Mais quel est l'intérêt de la QPC pour le redevable ? Pourra-t-il obtenir l'annulation de l'impôt contesté s'il obtient l'abrogation d'une disposition fiscale ?
En principe, l'abrogation de la disposition légale par le Conseil constitutionnel ne vaudra que pour l'avenir. Mais le Conseil constitutionnel déterminera librement les conséquences de l'abrogation.
Il y a lieu de penser qu'il fera au moins bénéficier l'auteur de la QPC des effets de l'abrogation de la loi. De même, tout contribuable qui aura fait valoir une QPC en cours de traitement au moment de la décision du Conseil constitutionnel devrait être déclaré bénéficiaire de l'abrogation. Autrement dit, seuls les contribuables ayant engagé des recours à la date de la décision pourront en bénéficier.
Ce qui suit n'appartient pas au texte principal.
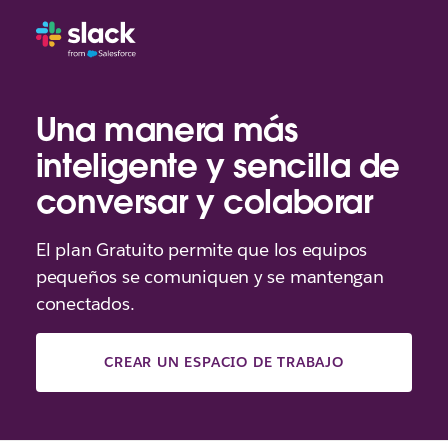
Una manera más
inteligente y sencilla de
conversar y colaborar
El plan Gratuito permite que los equipos
pequeños se comuniquen y se mantengan
conectados.
CREAR UN ESPACIO DE TRABAJO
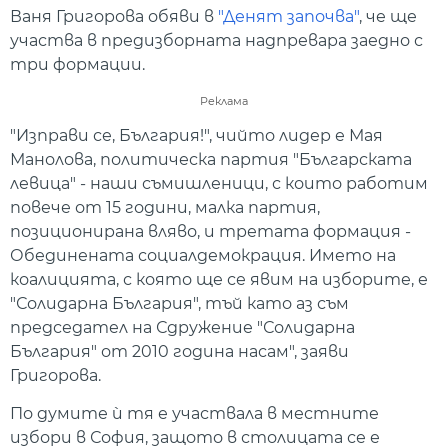
Ваня Григорова обяви в
"Денят започва"
, че ще
участва в предизборната надпревара заедно с
три формации.
Реклама
"Изправи се, България!", чийто лидер е Мая
Манолова, политическа партия "Българската
левица" - наши съмишленици, с които работим
повече от 15 години, малка партия,
позиционирана вляво, и третата формация -
Обединената социалдемокрация. Името на
коалицията, с която ще се явим на изборите, е
"Солидарна България", тъй като аз съм
председател на Сдружение "Солидарна
България" от 2010 година насам", заяви
Григорова.
По думите ѝ тя е участвала в местните
избори в София, защото в столицата се е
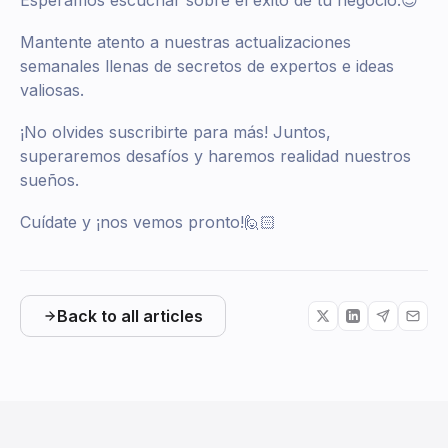
Esperamos escuchar sobre el éxito de tu negocio.😊
Mantente atento a nuestras actualizaciones
semanales llenas de secretos de expertos e ideas
valiosas.
¡No olvides suscribirte para más! Juntos,
superaremos desafíos y haremos realidad nuestros
sueños.
Cuídate y ¡nos vemos pronto!🙋🏻
Back to all articles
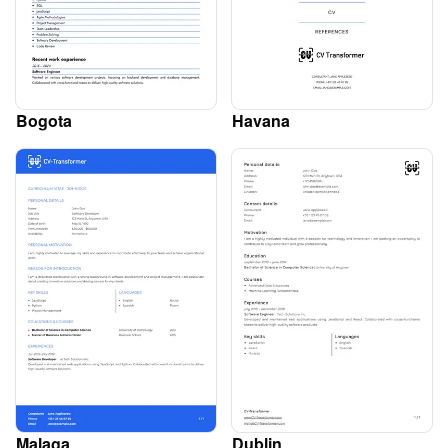
Bogota
Havana
Malaga
Dublin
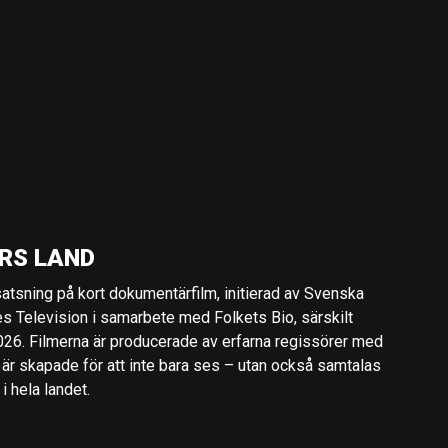
RS LAND
 satsning på kort dokumentärfilm, initierad av Svenska
es Television i samarbete med Folkets Bio, särskilt
2026. Filmerna är producerade av erfarna regissörer med
 är skapade för att inte bara ses – utan också samtalas
 hela landet.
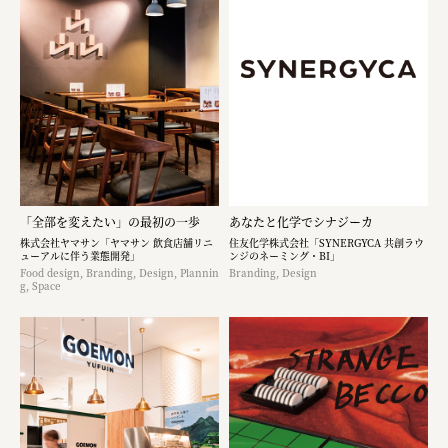
「全部を変えたい」の最初の一歩
あなたと化学でシナジーカ
株式会社ヤマサン「ヤマサン 飲食店舗リニ
住友化学株式会社「SYNERGYCA 共創ラウ
ューアルに伴う業態開発」
ンジのネーミング・BI」
Food design, Branding, Design, Plannin
Branding, Design
g, Space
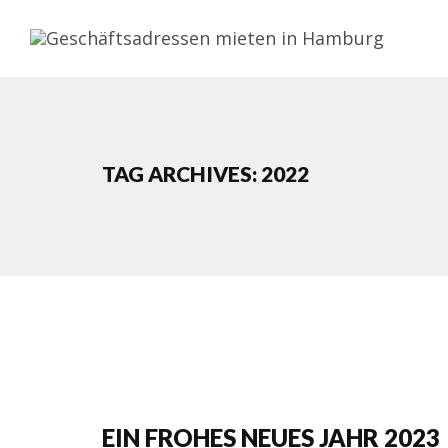
TAG ARCHIVES: 2022
EIN FROHES NEUES JAHR 2023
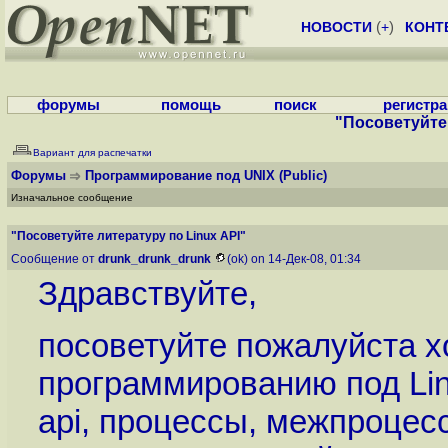
НОВОСТИ
(
+
)
КОНТ
форумы
помощь
поиск
регистр
"Посоветуйте 
Вариант для распечатки
Форумы
Программирование под UNIX
(Public)
Изначальное сообщение
"Посоветуйте литературу по Linux API"
Сообщение от
drunk_drunk_drunk
(ok) on 14-Дек-08, 01:34
Здравствуйте,
посоветуйте пожалуйста х
программированию под Lin
api, процессы, межпроцес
Les effets de la QPC en droit fiscal.
L'instauration de la QPC va bouleverser le droit français, et en particulier le droit fiscal.
Bien entendu, le Conseil constitutionnel prendra soin de ne pas trop porter atteinte aux intérêts de l'Etat. Les droits et libertés protégés par la Constitution sont toujours relatifs. Le droit du contribuable doit être comparé au droit du législateur de défendre l'intérêt général.
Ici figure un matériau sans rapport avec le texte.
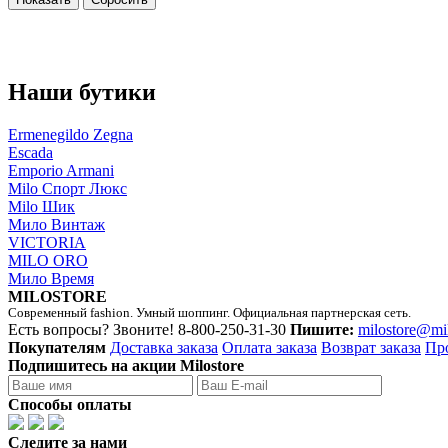
Наши бутики
Ermenegildo Zegna
Escada
Emporio Armani
Milo Спорт Люкс
Milo Шик
Мило Винтаж
VICTORIA
MILO ORO
Мило Время
MILOSTORE
Современный fashion. Умный шоппинг. Официальная партнерская сеть.
Есть вопросы? Звоните!
8-800-250-31-30
Пишите:
milostore@mi
Покупателям
Доставка заказа
Оплата заказа
Возврат заказа
Пр
Подпишитесь на акции Milostore
Способы оплаты
Следите за нами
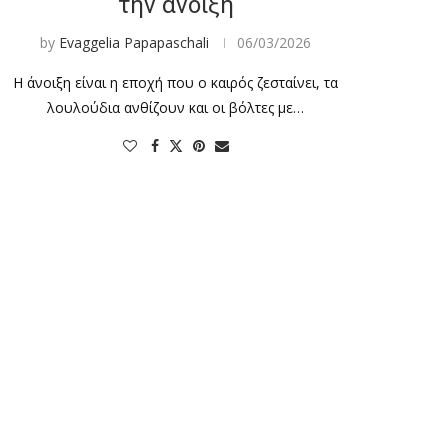
την άνοιξη
by
Evaggelia Papapaschali
06/03/2026
Η άνοιξη είναι η εποχή που ο καιρός ζεσταίνει, τα
λουλούδια ανθίζουν και οι βόλτες με…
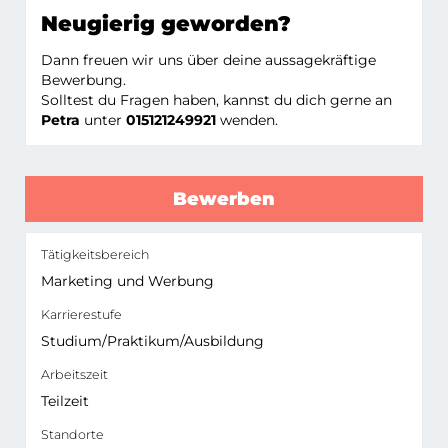
Neugierig geworden?
Dann freuen wir uns über deine aussagekräftige
Bewerbung.
Solltest du Fragen haben, kannst du dich gerne an
Petra
unter
015121249921
wenden.
Bewerben
Tätigkeitsbereich
Marketing und Werbung
Karrierestufe
Studium/Praktikum/Ausbildung
Arbeitszeit
Teilzeit
Standorte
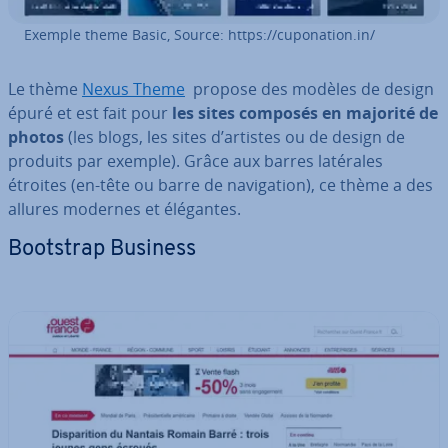
Exemple theme Basic, Source: https://cu­po­na­tion.in/
Le thème
Nexus Theme
propose des modèles de design
épuré et est fait pour
les sites composés en majorité de
photos
(les blogs, les sites d’artistes ou de design de
produits par exemple). Grâce aux barres latérales
étroites (en-tête ou barre de na­vi­ga­tion), ce thème a des
allures modernes et élégantes.
Bootstrap Business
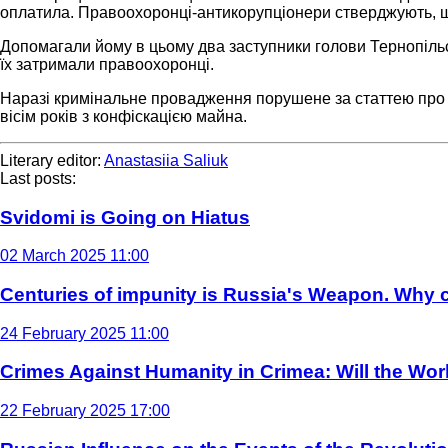
оплатила. Правоохоронці-антикорупціонери стверджують, що
Допомагали йому в цьому два заступники голови Тернопільсь
їх затримали правоохоронці.
Наразі кримінальне провадження порушене за статтею про в
вісім років з конфіскацією майна.
Literary editor:
Anastasiia Saliuk
Last posts:
Svidomi is Going on Hiatus
02 March 2025 11:00
Centuries of impunity is Russia's Weapon. Why c
24 February 2025 11:00
Crimes Against Humanity in Crimea: Will the Wo
22 February 2025 17:00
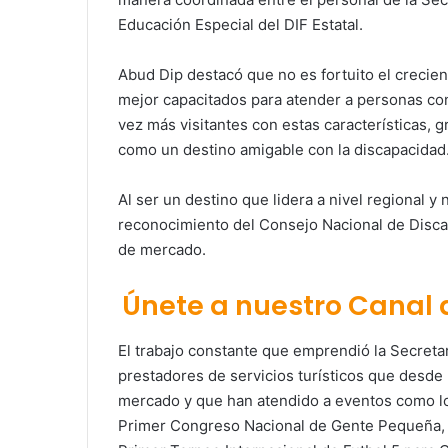
Educación Especial del DIF Estatal.
Abud Dip destacó que no es fortuito el crecien
mejor capacitados para atender a personas con
vez más visitantes con estas características, 
como un destino amigable con la discapacidad
Al ser un destino que lidera a nivel regional y 
reconocimiento del Consejo Nacional de Discap
de mercado.
Únete a nuestro Canal
El trabajo constante que emprendió la Secreta
prestadores de servicios turísticos que desde
mercado y que han atendido a eventos como lo
Primer Congreso Nacional de Gente Pequeña, e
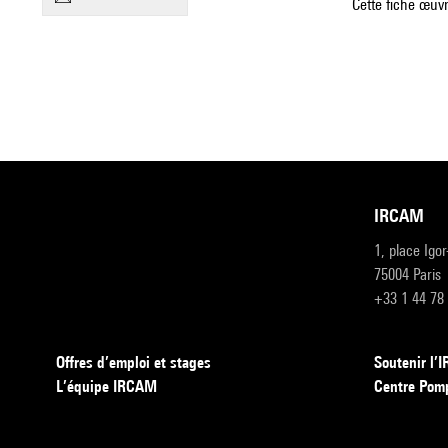
Cette fiche œuvr
IRCAM
1, place Igo
75004 Paris
+33 1 44 78
Offres d’emploi et stages
Soutenir l
L’équipe IRCAM
Centre Pom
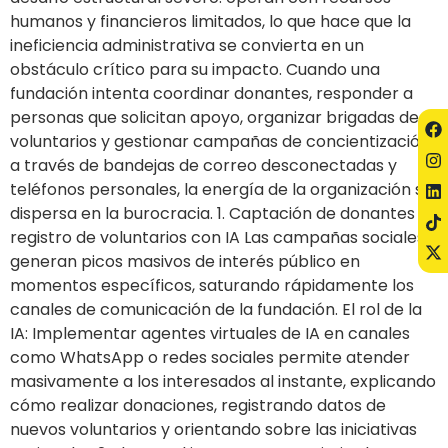
humanos y financieros limitados, lo que hace que la
ineficiencia administrativa se convierta en un
obstáculo crítico para su impacto. Cuando una
fundación intenta coordinar donantes, responder a
personas que solicitan apoyo, organizar brigadas de
voluntarios y gestionar campañas de concientización
a través de bandejas de correo desconectadas y
teléfonos personales, la energía de la organización se
dispersa en la burocracia. 1. Captación de donantes y
registro de voluntarios con IA Las campañas sociales
generan picos masivos de interés público en
momentos específicos, saturando rápidamente los
canales de comunicación de la fundación. El rol de la
IA: Implementar agentes virtuales de IA en canales
como WhatsApp o redes sociales permite atender
masivamente a los interesados al instante, explicando
cómo realizar donaciones, registrando datos de
nuevos voluntarios y orientando sobre las iniciativas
Cela étant, je pense que le Conseil constitutionnel prendra de nombreuses décisions d'abrogation. En effet, dans l'effroyable complexité de la réglementation fiscale et l'embrouillamini des strates accumulées des lois de Finances, nombreuses sont les dispositions qui sont susceptibles de faire l'objet d'un recours.
Les textes fiscaux sont rarement d'une grande qualité technique. Ils comportent souvent des dispositions discriminatoires absurdes. Le pouvoir politique a une nette tendance à développer un activisme fiscal trop souvent inspiré par l'effet d'annonce et l'air du temps. De nombreux textes sont ainsi mal préparés, votés par des parlementaires qui croient trop souvent que chaque problème politique peut être résolu par une nouvelle disposition fiscale.
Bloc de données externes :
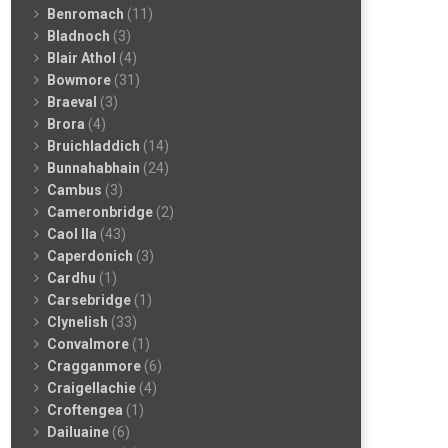
Benromach
(11)
Bladnoch
(3)
Blair Athol
(4)
Bowmore
(31)
Braeval
(3)
Brora
(4)
Bruichladdich
(14)
Bunnahabhain
(24)
Cambus
(3)
Cameronbridge
(2)
Caol Ila
(43)
Caperdonich
(3)
Cardhu
(1)
Carsebridge
(1)
Clynelish
(33)
Convalmore
(1)
Cragganmore
(6)
Craigellachie
(4)
Croftengea
(1)
Dailuaine
(6)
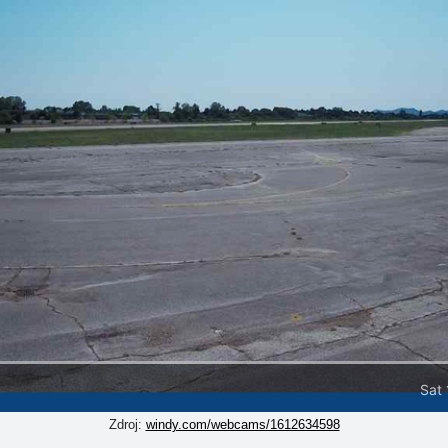
Zdroj:
windy.com/webcams/1612634598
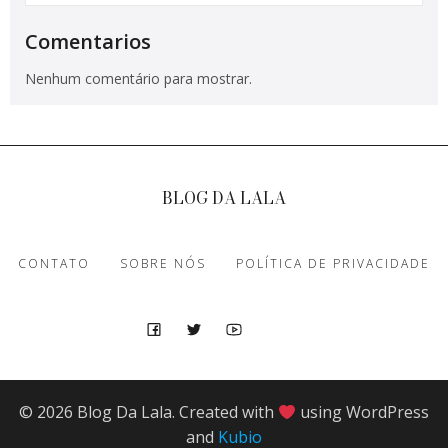
Comentarios
Nenhum comentário para mostrar.
BLOG DA LALA
CONTATO
SOBRE NÓS
POLÍTICA DE PRIVACIDADE
© 2026 Blog Da Lala. Created with
using WordPress
and
Kubio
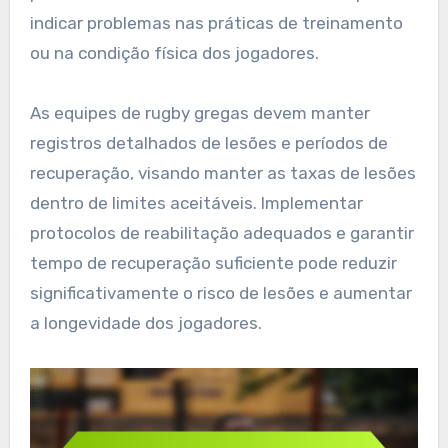
indicar problemas nas práticas de treinamento
ou na condição física dos jogadores.
As equipes de rugby gregas devem manter
registros detalhados de lesões e períodos de
recuperação, visando manter as taxas de lesões
dentro de limites aceitáveis. Implementar
protocolos de reabilitação adequados e garantir
tempo de recuperação suficiente pode reduzir
significativamente o risco de lesões e aumentar
a longevidade dos jogadores.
Certains textes sont devenus poussiéreux, voire franchement vétustes. Voir par exemple le régime des impôts locaux considéré comme globalement discriminatoire dans le rapport de la Cour des comptes de 2009. Rappelons que les bases datent de 1970. Ceux qui voudront contester leur taxe foncière ne manqueront pas d'arguments pour rédiger leur QPC.
La France est un pays très en retard par rapport à d'autres pays, notamment sur le principe de la sécurité juridique, et il est probable que le Conseil constitutionnel ne voudra pas apparaître comme étant à la traîne des autres Cours constitutionnelles. D'autant plus que les contribuables conserveront la possibilité de saisir la Cour européenne des droits de l'homme.
De nombreuses dispositions vont donc être annulées dans les prochaines années, et dès le 1er mars, le grand nettoyage va commencer.